Chaque agriculteur choisit de faire ou non des déclarations de dégâts (si vous n’avez pas de statut agricole, vous n’avez pas la possibilité de vous faire indemniser les dégâts sur votre pelouse ou votre potager, vous pouvez uniquement voir avec l’ACCA s’ils peuvent faire quelque chose). Donc, à Saint Martin-Château tous les agriculteurs ne font pas de déclarations de dégâts.
Comment se passe une telle déclaration ? Il faut faire une demande à la Fédération, qui vous envoie un papier à remplir (lieu, estimation de la superficie, type de terrain). Une fois ce papier rempli, vous le renvoyez à la Fédération, puis un expert prend rendez-vous, et vient faire le tour des parcelles pour estimer la superficie endommagée. Pour les céréales et le maïs, c’est simple, on prend la superficie et le rendement multiplié par le barème de la céréale ou du maïs et le tour est joué. Pour les dégâts sur prairie ce n’est pas aussi simple, car les indemnisations de dégâts sur prairie sont conditionnées à la remise en état que fait l’agriculteur ! Donc l’expert laisse un nouveau papier que l’on doit renvoyer à la Fédération une fois que le travail de remise en état de la prairie est fait. L’expert revient ensuite sur l'exploitation vérifier que le travail a bien été fait. Si l’agriculteur ne l’a pas fait, il ne sera alors pas indemnisé. Et là, se pose la question des dégâts sur des parcelles de pâture qui ne sont pas mécanisables… Le calcul de l’indemnisation se fait en fonction de la surface et de l’outil utilisé pour la remise en état (herse, broyeur, à la main, etc.). Un barème est fixé tous les ans par le Conseil National d’Indemnisation.

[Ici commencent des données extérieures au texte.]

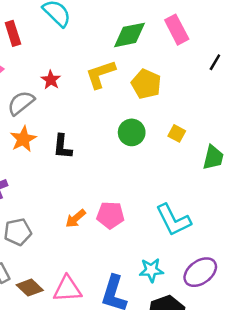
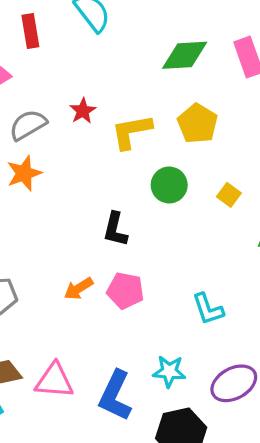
yellow L-shape: (101, 74) -> (131, 132), moved
red star: (51, 80) -> (83, 111), moved
black L-shape: (62, 147) -> (115, 229), moved
cyan L-shape: (173, 220) -> (208, 309), size x0.7

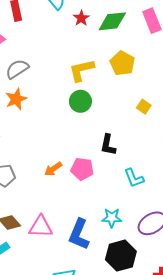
red star: (83, 111) -> (81, 18), moved
green circle: (169, 185) -> (80, 101), moved
black L-shape: (115, 229) -> (108, 145), moved

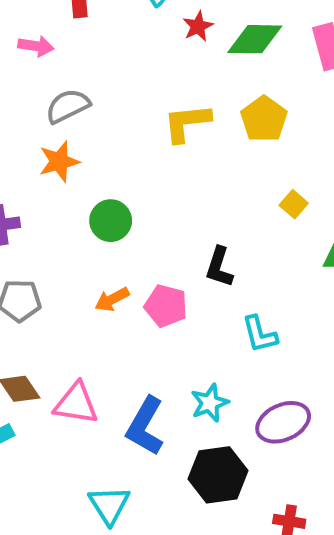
green circle: (80, 101) -> (111, 221), moved
cyan star: (112, 218) -> (210, 403), turned -30

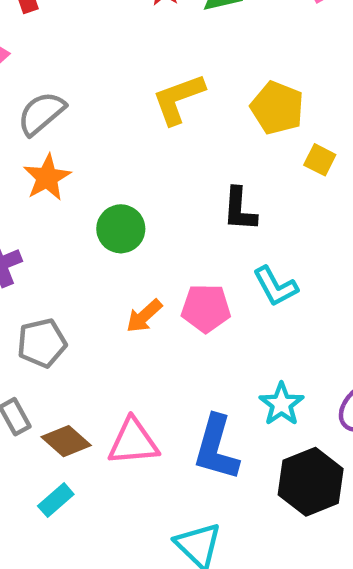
yellow pentagon: (264, 119) -> (277, 108), moved
black L-shape: (219, 267) -> (240, 209), moved
cyan L-shape: (260, 334) -> (275, 286), moved

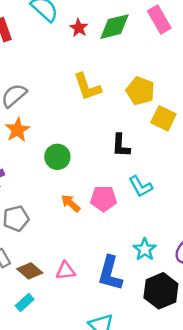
yellow L-shape: (178, 99) -> (87, 87), turned -88
yellow square: (320, 160) -> (163, 118), size x1.5
orange arrow: (144, 316) -> (71, 203), turned 84
pink triangle: (133, 442) -> (66, 271), size x0.7

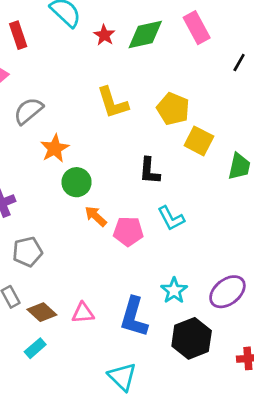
orange star: (18, 130) -> (55, 148), moved
orange arrow: (71, 203) -> (96, 216), moved

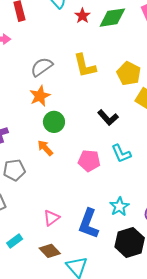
gray semicircle: (28, 111) -> (42, 67), moved
black L-shape: (149, 171) -> (108, 118), turned -50
orange arrow: (96, 216) -> (45, 148), moved
brown diamond: (42, 312) -> (50, 251), moved
pink triangle: (83, 313) -> (51, 218), turned -36

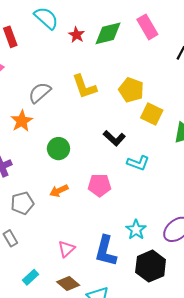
orange star: (40, 96) -> (22, 121), moved
orange arrow: (45, 148) -> (59, 191), moved, turned -66
cyan L-shape: (121, 154) -> (138, 163), moved, turned -40

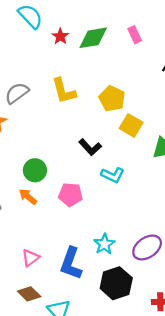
pink rectangle: (147, 27) -> (135, 35), size x0.7
green circle: (58, 149) -> (35, 170), moved
orange arrow: (59, 191) -> (28, 197), turned 60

Mais bon, l’État est là… et une subvention de 60 millions sur trois ans pour la Fédération Nationale de Chasse au titre de l’aide à la réforme structurelle.... L’ambition de cet accord est de réduire de 20 à 30 %, d’ici trois ans, les surfaces de dégâts de sanglier au niveau national (avec un record pour la saison 2018-2019 de 4 600 hectares). Et encore 20 millions d’euros sortis du Plan Résilience Ukraine pour pallier l’augmentation des indemnisations dues à la crise actuelle.

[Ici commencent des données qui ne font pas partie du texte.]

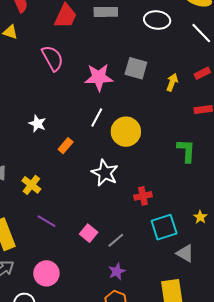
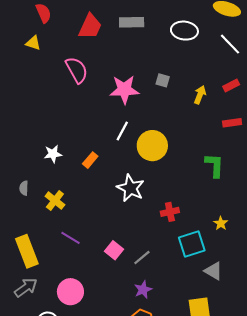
gray square: (136, 68) -> (163, 80), size x0.6
white star: (37, 124) -> (53, 154), moved, turned -30
yellow star: (200, 217) -> (221, 223), moved

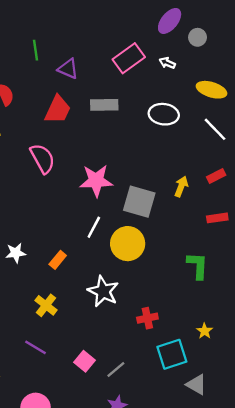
gray square: (163, 80) -> (139, 202), moved, size x2.0
yellow cross: (55, 201) -> (46, 305), moved

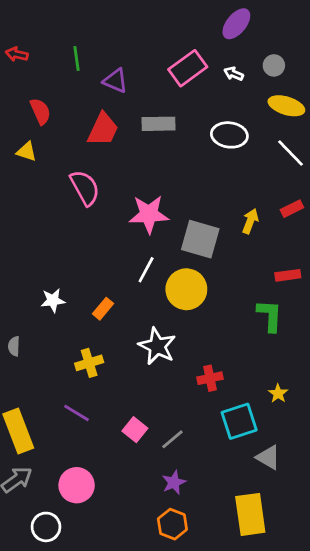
gray circle: (198, 37) -> (274, 65), moved
red rectangle: (217, 218) -> (288, 275), moved
yellow cross: (46, 305) -> (89, 363), turned 35

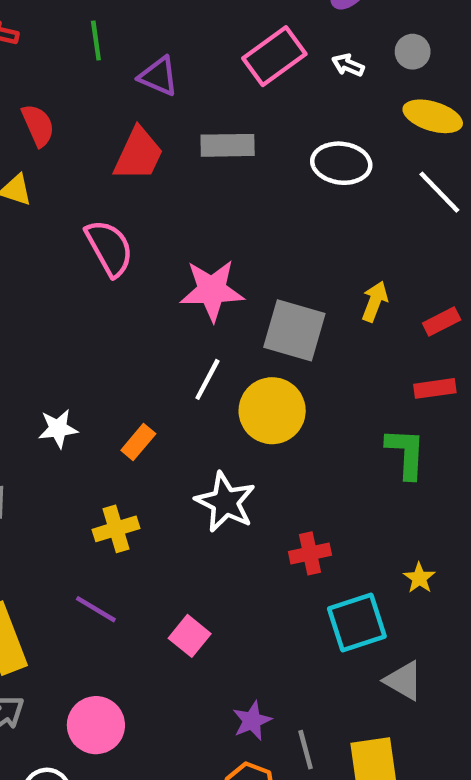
red rectangle: (292, 209) -> (442, 321), moved
gray line: (172, 439) -> (306, 750), moved, turned -65

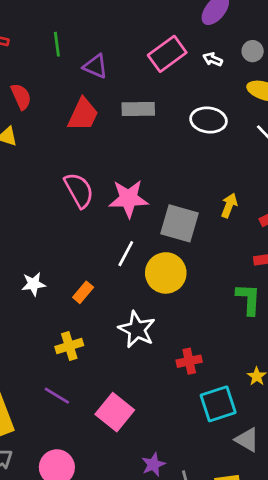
pink semicircle: (109, 248) -> (79, 190), moved
pink square: (190, 636) -> (115, 412), size x1.5

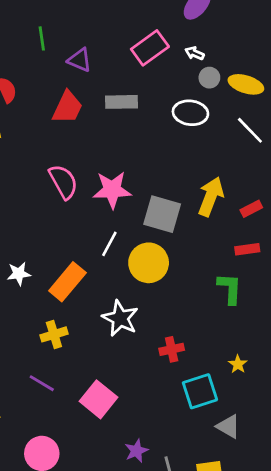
gray circle: (253, 51) -> (209, 78), moved
yellow arrow: (229, 205) -> (211, 197), size x1.6
orange rectangle: (83, 292) -> (67, 282), size x1.8

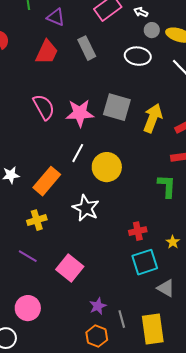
gray rectangle: (122, 102) -> (87, 48), turned 65
gray square: (162, 214) -> (117, 107), moved
red cross: (172, 349) -> (138, 231), moved

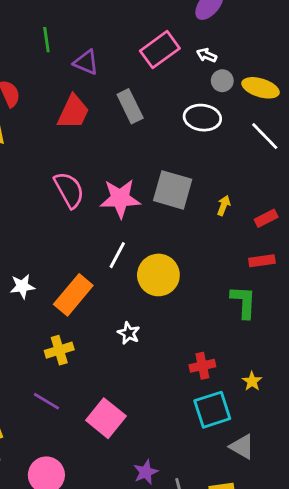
yellow arrow: (153, 118) -> (224, 206), size x0.5
white star: (86, 208) -> (129, 333), size x0.6

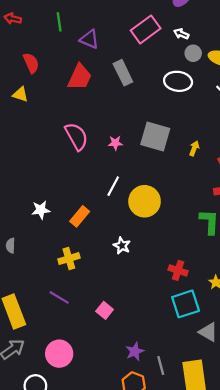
pink star: (120, 198) -> (115, 143), size x0.5
orange rectangle: (73, 295) -> (80, 216), size x0.7
red cross: (202, 366) -> (178, 270), turned 30
pink square: (106, 418) -> (105, 310), size x0.6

Le nombre faramineux de sangliers abattus chaque année est la conséquence mal maîtrisée d’une volonté politique et historique de disposer d’une abondance de « gibier » à « réguler » par la chasse de loisir. Dans l’inconscient collectif, le cas du sanglier permet au lobby cynégétique de justifier son rôle plus que discutable de « régulateur de la faune sauvage ».
Pourtant, les sangliers représentent à peine 1 à 2% de la totalité des animaux tués à la chasse en France. Une majorité de ces animaux est issue, soit d’élevages de « petits gibiers », soit de populations sauvages en déclin ou ne nécessitant aucunement d’être « régulées ».